### TRY IT
Below are some records. Repeat exactly the lines from the one containing "FULL PANEL IMAGE" through the final line.

[[ STUDY MATERIAL, beginning ]]

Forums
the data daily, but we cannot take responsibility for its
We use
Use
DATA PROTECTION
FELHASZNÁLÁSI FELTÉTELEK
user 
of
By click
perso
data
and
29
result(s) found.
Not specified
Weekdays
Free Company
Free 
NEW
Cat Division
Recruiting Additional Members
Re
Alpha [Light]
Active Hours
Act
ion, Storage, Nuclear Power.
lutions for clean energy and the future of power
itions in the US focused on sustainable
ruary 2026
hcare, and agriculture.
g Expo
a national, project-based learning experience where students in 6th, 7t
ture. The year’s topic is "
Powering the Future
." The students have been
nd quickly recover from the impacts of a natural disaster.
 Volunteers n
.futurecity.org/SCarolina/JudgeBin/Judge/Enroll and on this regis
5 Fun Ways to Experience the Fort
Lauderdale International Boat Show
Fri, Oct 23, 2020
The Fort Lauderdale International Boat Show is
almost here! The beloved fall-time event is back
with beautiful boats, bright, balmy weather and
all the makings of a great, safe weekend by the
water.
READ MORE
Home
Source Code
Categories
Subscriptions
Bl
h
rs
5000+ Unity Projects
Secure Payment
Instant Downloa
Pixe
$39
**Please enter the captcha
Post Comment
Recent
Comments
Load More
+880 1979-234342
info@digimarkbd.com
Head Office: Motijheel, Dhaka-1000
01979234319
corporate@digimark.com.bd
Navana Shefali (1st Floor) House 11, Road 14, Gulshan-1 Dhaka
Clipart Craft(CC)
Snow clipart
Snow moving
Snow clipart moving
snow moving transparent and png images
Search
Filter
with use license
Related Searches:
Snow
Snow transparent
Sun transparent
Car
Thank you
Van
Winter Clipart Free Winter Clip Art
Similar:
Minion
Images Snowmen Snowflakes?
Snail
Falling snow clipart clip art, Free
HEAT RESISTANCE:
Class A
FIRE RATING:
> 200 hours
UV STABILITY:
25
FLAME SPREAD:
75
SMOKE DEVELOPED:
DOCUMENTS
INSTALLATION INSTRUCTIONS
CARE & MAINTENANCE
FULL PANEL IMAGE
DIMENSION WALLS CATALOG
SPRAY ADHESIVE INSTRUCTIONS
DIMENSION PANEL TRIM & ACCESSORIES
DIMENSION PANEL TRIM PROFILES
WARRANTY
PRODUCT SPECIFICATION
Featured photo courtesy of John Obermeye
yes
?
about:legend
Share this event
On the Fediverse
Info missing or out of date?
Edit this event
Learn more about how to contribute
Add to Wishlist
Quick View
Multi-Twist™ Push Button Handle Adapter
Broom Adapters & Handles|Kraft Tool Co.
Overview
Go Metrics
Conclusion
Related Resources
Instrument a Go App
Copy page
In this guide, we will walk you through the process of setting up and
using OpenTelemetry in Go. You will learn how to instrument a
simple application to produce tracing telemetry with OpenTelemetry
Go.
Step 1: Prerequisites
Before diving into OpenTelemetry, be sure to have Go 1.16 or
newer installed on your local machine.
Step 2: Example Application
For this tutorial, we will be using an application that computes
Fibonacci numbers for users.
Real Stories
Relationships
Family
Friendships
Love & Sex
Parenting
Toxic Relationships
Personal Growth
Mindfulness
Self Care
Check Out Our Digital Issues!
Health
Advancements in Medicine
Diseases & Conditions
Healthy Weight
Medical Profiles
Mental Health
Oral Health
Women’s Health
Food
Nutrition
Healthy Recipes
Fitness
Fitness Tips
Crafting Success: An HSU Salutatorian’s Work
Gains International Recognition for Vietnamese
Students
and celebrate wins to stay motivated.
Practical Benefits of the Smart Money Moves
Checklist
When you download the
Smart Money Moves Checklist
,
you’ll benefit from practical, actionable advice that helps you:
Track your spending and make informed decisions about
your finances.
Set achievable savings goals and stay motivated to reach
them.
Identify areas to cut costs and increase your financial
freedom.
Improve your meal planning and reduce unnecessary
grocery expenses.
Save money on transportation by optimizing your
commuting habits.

[[ STUDY MATERIAL, end ]]

### ANSWER FOR THIS EXERCISE
FULL PANEL IMAGE
DIMENSION WALLS CATALOG
SPRAY ADHESIVE INSTRUCTIONS
DIMENSION PANEL TRIM & ACCESSORIES
DIMENSION PANEL TRIM PROFILES
WARRANTY
PRODUCT SPECIFICATION
Featured photo courtesy of John Obermeye
yes
?
about:legend
Share this event
On the Fediverse
Info missing or out of date?
Edit this event
Learn more about how to contribute
Add to Wishlist
Quick View
Multi-Twist™ Push Button Handle Adapter
Broom Adapters & Handles|Kraft Tool Co.
Overview
Go Metrics
Conclusion
Related Resources
Instrument a Go App
Copy page
In this guide, we will walk you through the process of setting up and
using OpenTelemetry in Go. You will learn how to instrument a
simple application to produce tracing telemetry with OpenTelemetry
Go.
Step 1: Prerequisites
Before diving into OpenTelemetry, be sure to have Go 1.16 or
newer installed on your local machine.
Step 2: Example Application
For this tutorial, we will be using an application that computes
Fibonacci numbers for users.
Real Stories
Relationships
Family
Friendships
Love & Sex
Parenting
Toxic Relationships
Personal Growth
Mindfulness
Self Care
Check Out Our Digital Issues!
Health
Advancements in Medicine
Diseases & Conditions
Healthy Weight
Medical Profiles
Mental Health
Oral Health
Women’s Health
Food
Nutrition
Healthy Recipes
Fitness
Fitness Tips
Crafting Success: An HSU Salutatorian’s Work
Gains International Recognition for Vietnamese
Students
and celebrate wins to stay motivated.
Practical Benefits of the Smart Money Moves
Checklist
When you download the
Smart Money Moves Checklist
,
you’ll benefit from practical, actionable advice that helps you:
Track your spending and make informed decisions about
your finances.
Set achievable savings goals and stay motivated to reach
them.
Identify areas to cut costs and increase your financial
freedom.
Improve your meal planning and reduce unnecessary
grocery expenses.
Save money on transportation by optimizing your
commuting habits.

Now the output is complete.